Don’t fight the Bank of Japan!

Tom Tong03/Ιούλ/2013Currency Updates

It has been almost three months since the Bank of Japan announced on April 4th a very aggressive set of new policies. It promised to deliver 2% inflation by 2015, up from current negative levels. The monetary target was changed from the overnight rate to the size of the monetary base, and asset purchases will expand dramatically. As a result the Yen fell sharply over the following weeks. (Figure 1). However, the recent market turmoil caught traders wrong-footed with stretched short Yen positions, and the ensuing position squaring has meant dramatically increased volatility in the value of the Yen.

Bank of Japan announces aggressive measures

Figure 1: GBPJPY year to date exchange rate. Source: Bloomberg

Beyond short term market volatility, it is becoming clear that the Bank of Japan new policies, combined with aggressive fiscal stimulus by the Government (collectively known as Abenomics) is working as intended.

  1. The news on the inflation front are particularly good. Since the BOJ announcement, nationwide core CPI has moved up. By this key inflation measure, deflation in Japan ended in May (Figure 2). Tokyo core inflation, which is available a month in advance and usually leads the national figure, was solidly positive in June, at +0.2% (Figure3). This success is particularly notable given the generalized trend towards lower inflation in the rest of the developed world.

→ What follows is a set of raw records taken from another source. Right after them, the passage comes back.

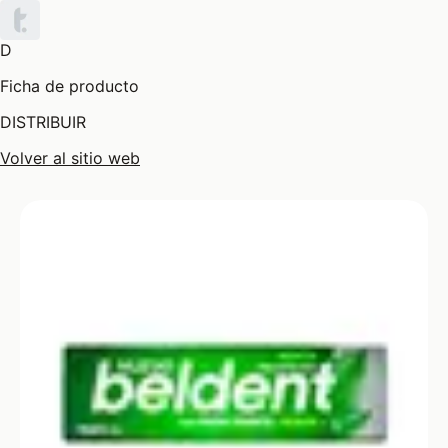
D
Ficha de producto
DISTRIBUIR
Volver al sitio web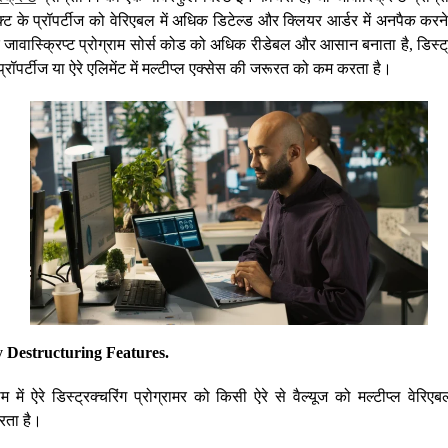
्जेक्ट के प्रॉपर्टीज को वेरिएबल में अधिक डिटेल्ड और क्लियर आर्डर में अनपैक क
ावास्क्रिप्ट प्रोग्राम सोर्स कोड को अधिक रीडेबल और आसान बनाता है, डिस्ट्र
्ट प्रॉपर्टीज या ऐरे एलिमेंट में मल्टीप्ल एक्सेस की जरूरत को कम करता है।
 Destructuring Features.
्राम में ऐरे डिस्ट्रक्चरिंग प्रोग्रामर को किसी ऐरे से वैल्यूज को मल्टीप्ल वेर
रता है।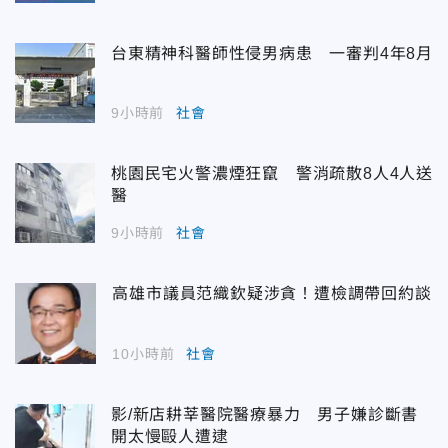
台東精神科醫師性侵男病患 一審判4年8月
9小時前
社會
桃園民宅火警濃煙狂竄 警消疏散8人4人送
醫
9小時前
社會
高雄市議員范織欽疑涉貪！遭檢調帶回約談
10小時前
社會
影/新店耕莘醫院醫療暴力 男子嫌診斷書
開太慢毆人遭逮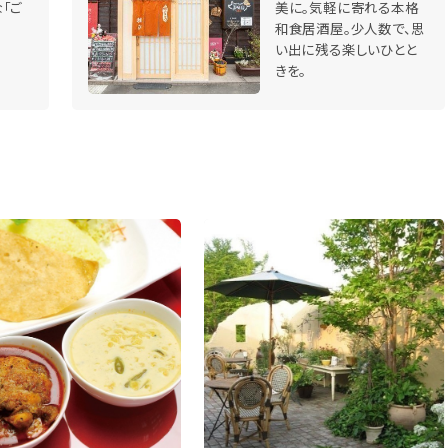
「ご
美に。気軽に寄れる本格
和食居酒屋。少人数で、思
い出に残る楽しいひとと
きを。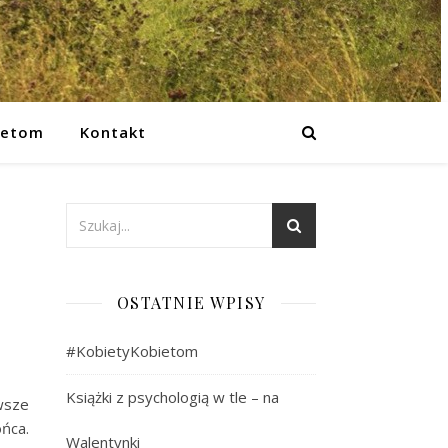
ietom
Kontakt
OSTATNIE WPISY
#KobietyKobietom
Książki z psychologią w tle – na
wsze
ońca.
Walentynki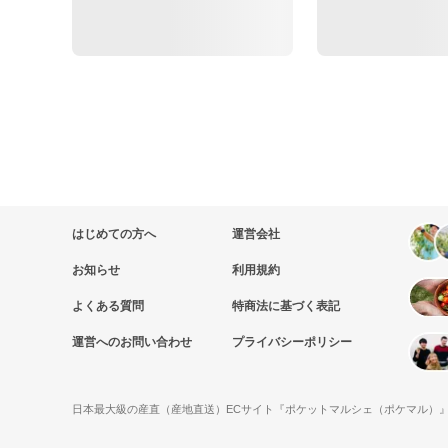
はじめての方へ
運営会社
お知らせ
利用規約
よくある質問
特商法に基づく表記
運営へのお問い合わせ
プライバシーポリシー
日本最大級の産直（産地直送）ECサイト『ポケットマルシェ（ポケマル）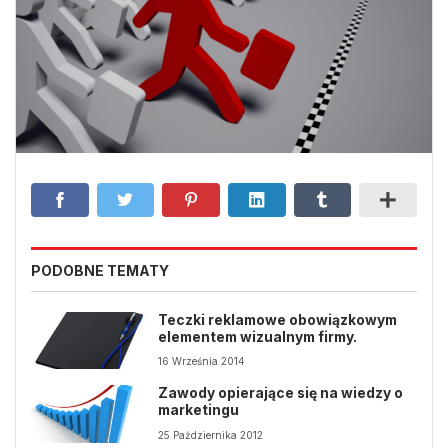
PODOBNE TEMATY
Teczki reklamowe obowiązkowym
elementem wizualnym firmy.
16 Września 2014
Zawody opierające się na wiedzy o
marketingu
25 Października 2012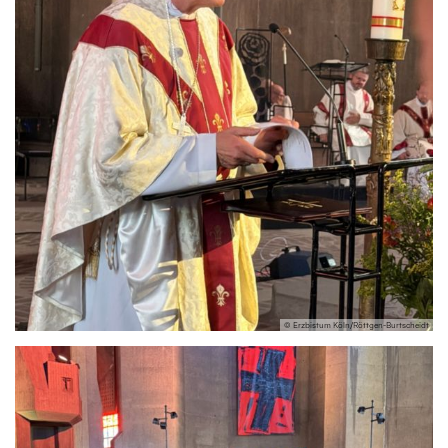
© Erzbistum Köln/Röttgen-Burtscheidt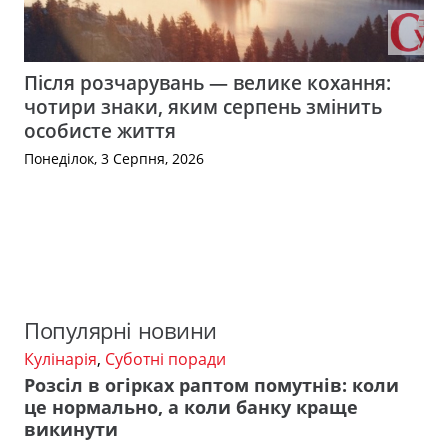
Після розчарувань — велике кохання:
чотири знаки, яким серпень змінить
особисте життя
Понеділок, 3 Серпня, 2026
Популярні новини
Кулінарія
,
Суботні поради
Розсіл в огірках раптом помутнів: коли
це нормально, а коли банку краще
викинути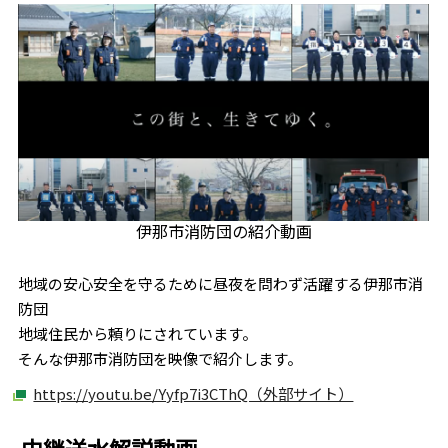
伊那市消防団の紹介動画
地域の安心安全を守るために昼夜を問わず活躍する伊那市消
防団
地域住民から頼りにされています。
そんな伊那市消防団を映像で紹介します。
https://youtu.be/Yyfp7i3CThQ（外部サイト）
中継送水解説動画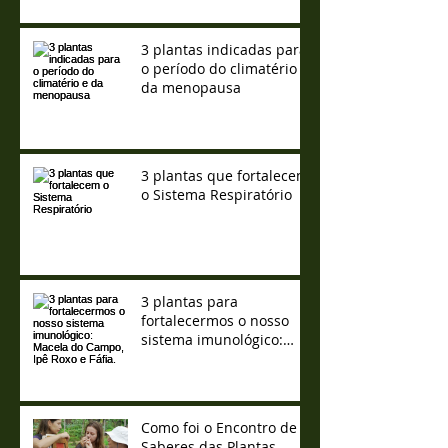
3 plantas indicadas para
o período do climatério e
da menopausa
3 plantas que fortalecem
o Sistema Respiratório
3 plantas para
fortalecermos o nosso
sistema imunológico:
Macela do Campo, Ipê
Roxo e Fáfia.
Como foi o Encontro de
Saberes das Plantas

Figure 2: Japan nationwide core inflation. Source: Bloomberg

Figure 3: Tokyo core inflation. Source: Bloomberg

  1. Demand indicators released over the past few days are also consistent with a sustained improvement. Industrial production in May jumped 2% month-on-month, after a 0.9% gain in April (Figure4). Retail trade (a good proxy for consumer spending) also rose 1.5% for the month.

Figure 4: Japan industrial production, month on month change. Source: Bloomberg

Figure 5: Japan retail trade, month-on-month change. Source: Bloomberg

  1. May labor market reports were particularly encouraging. Unemployment was flat, labor force participation rose, and the ratio between job offers and job applicants (a key leading indicator) jumped.

The Bank of Japan could hardly have hoped for more encouraging news. Inflation, spending, production and employment all seem to be responding positively to its new aggressiveness. These positive results should serve to address concerns that Policy Board members may have had over the boldness of the policies.


When the Bank of Japan announced its new easing policy, the Japanese Yen sold off dramatically in response (Figure 1). After bottoming out around 102.50 JPY to the dollar, it rebounded strongly amidst generalized market turmoil in June. The new hawkishness in the Federal reserve brought about some counterintuitive market moves (see our Special Report on FX positioning, as the most popular trades of the last few months were unwound by traders and hedge funds caught wrong-footed. Hence, JPY retraced about 2/3 of its losses to peak on June 17th at around 94 to the dollar.

Since then, the trend towards lower Yen has resumed. A weaker yen is both the logical result of the Bank of Japan’s aggressive easing, and a welcome development that will help to raise inflation and exports. Further pressure towards yen devaluation comes from higher nominal and real interest rates in the US, as the Federal Reserve prepares to “taper” QE3.

If the past few years have told us anything, is that major Central Banks can and do get what they want. We maintain our forecasts for a weaker yen in the short, medium and long term.